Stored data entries
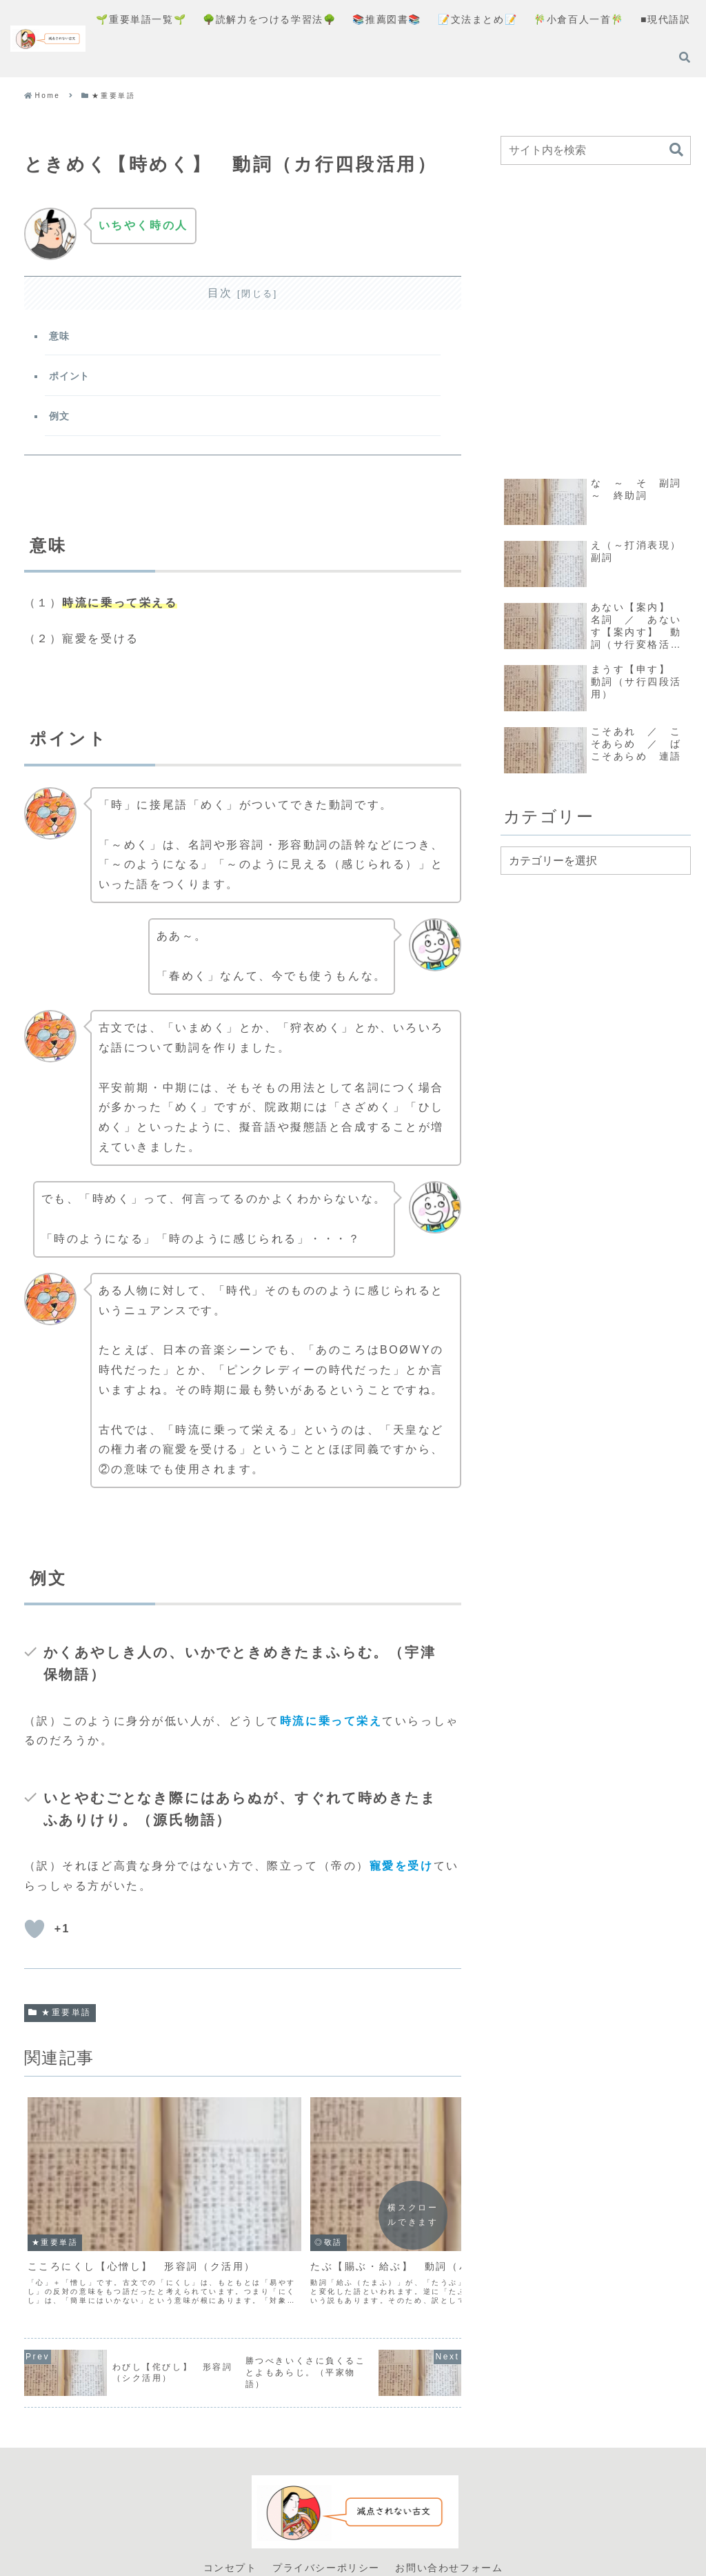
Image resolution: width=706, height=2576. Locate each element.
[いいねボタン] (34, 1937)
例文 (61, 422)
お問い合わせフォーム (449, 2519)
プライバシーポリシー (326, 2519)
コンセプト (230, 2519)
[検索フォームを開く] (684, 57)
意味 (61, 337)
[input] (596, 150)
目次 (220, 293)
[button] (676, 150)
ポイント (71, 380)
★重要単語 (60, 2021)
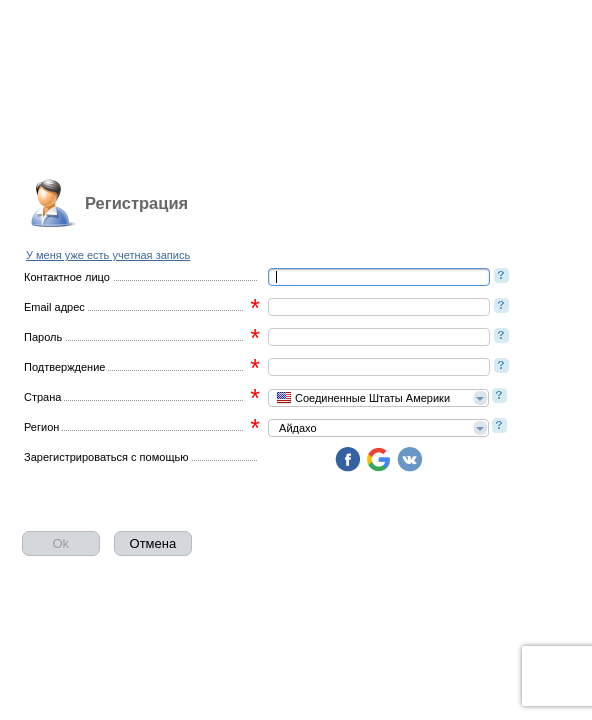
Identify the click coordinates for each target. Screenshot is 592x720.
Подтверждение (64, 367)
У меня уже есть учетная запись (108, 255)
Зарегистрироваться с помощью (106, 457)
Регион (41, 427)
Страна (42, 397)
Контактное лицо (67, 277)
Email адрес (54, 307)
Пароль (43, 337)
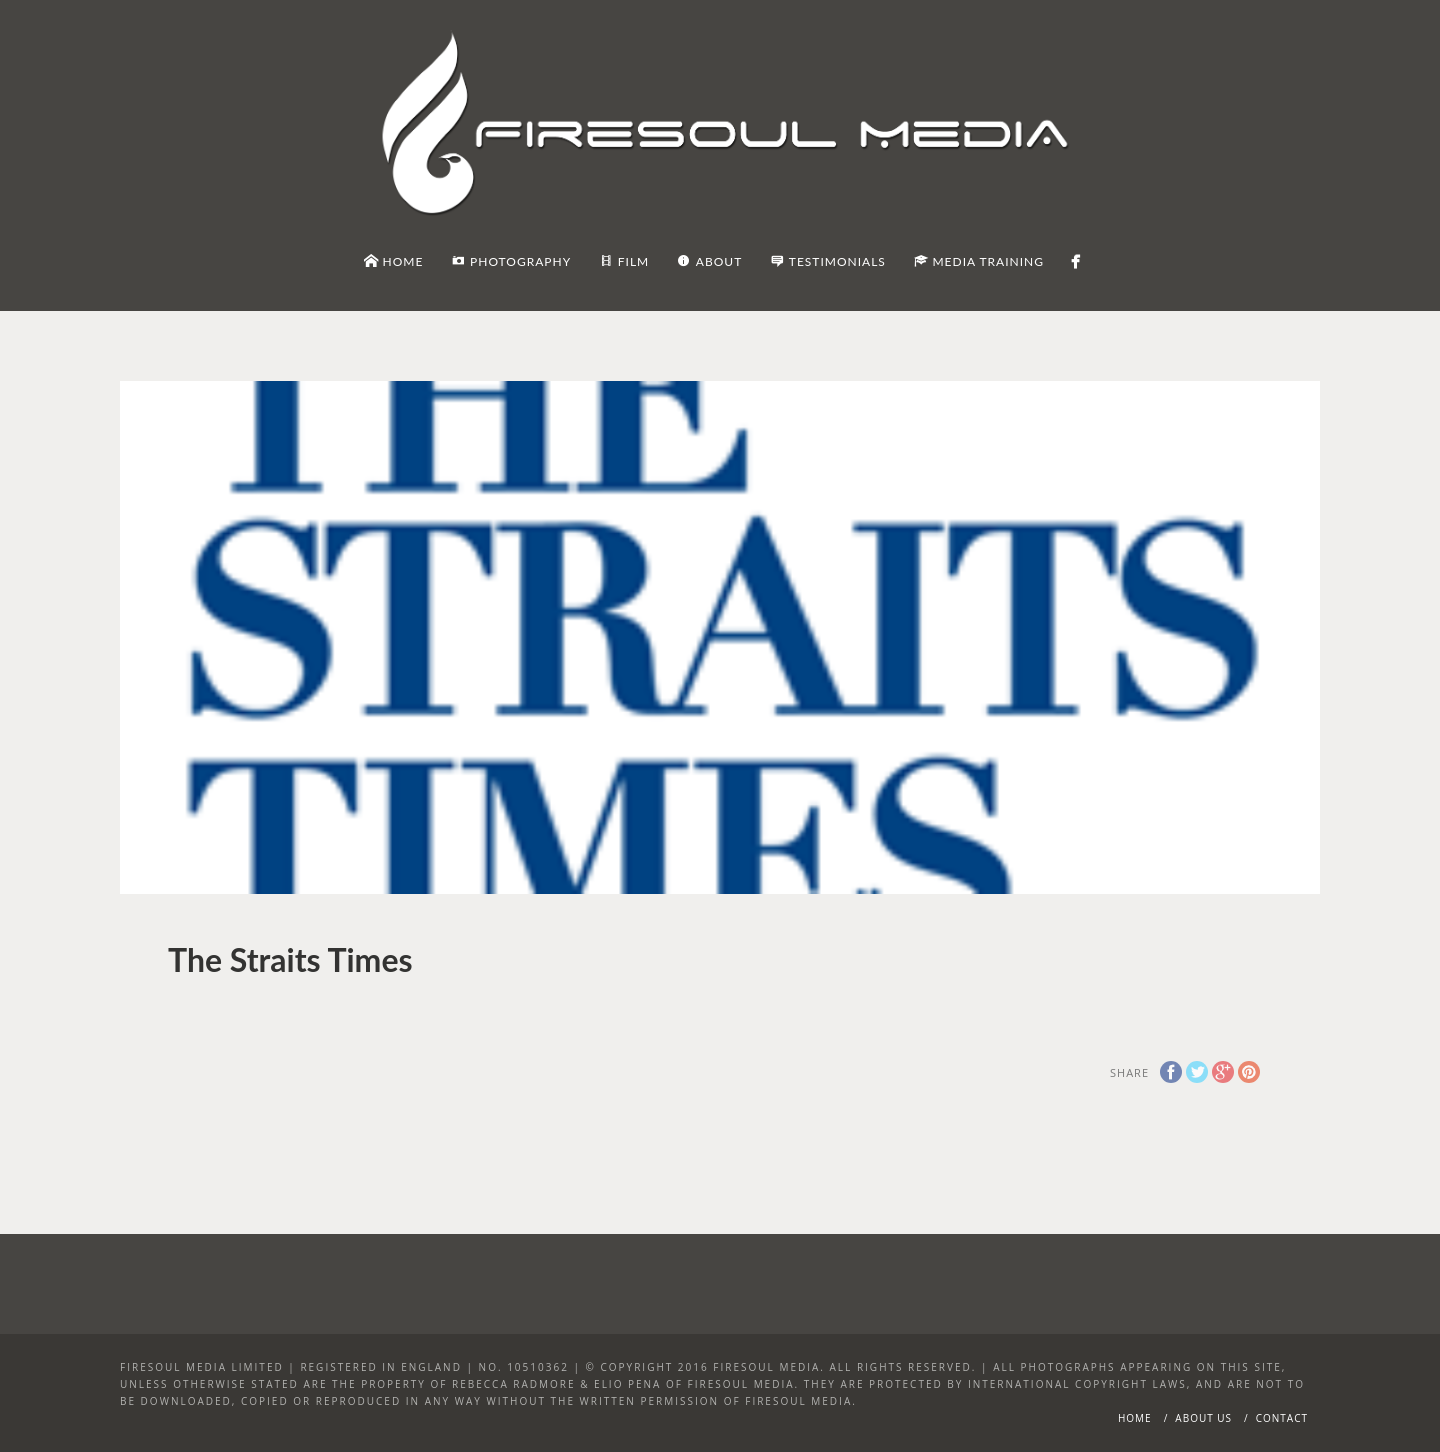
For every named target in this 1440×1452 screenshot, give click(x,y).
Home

» ACTIVITY: Where a line in the entries holds "click", copy that line.

» ANSWER AREA:
Identify the click coordinates for each target. Screenshot is 592x720.
For every named target in this 1440×1452 screenshot, give click(x,y).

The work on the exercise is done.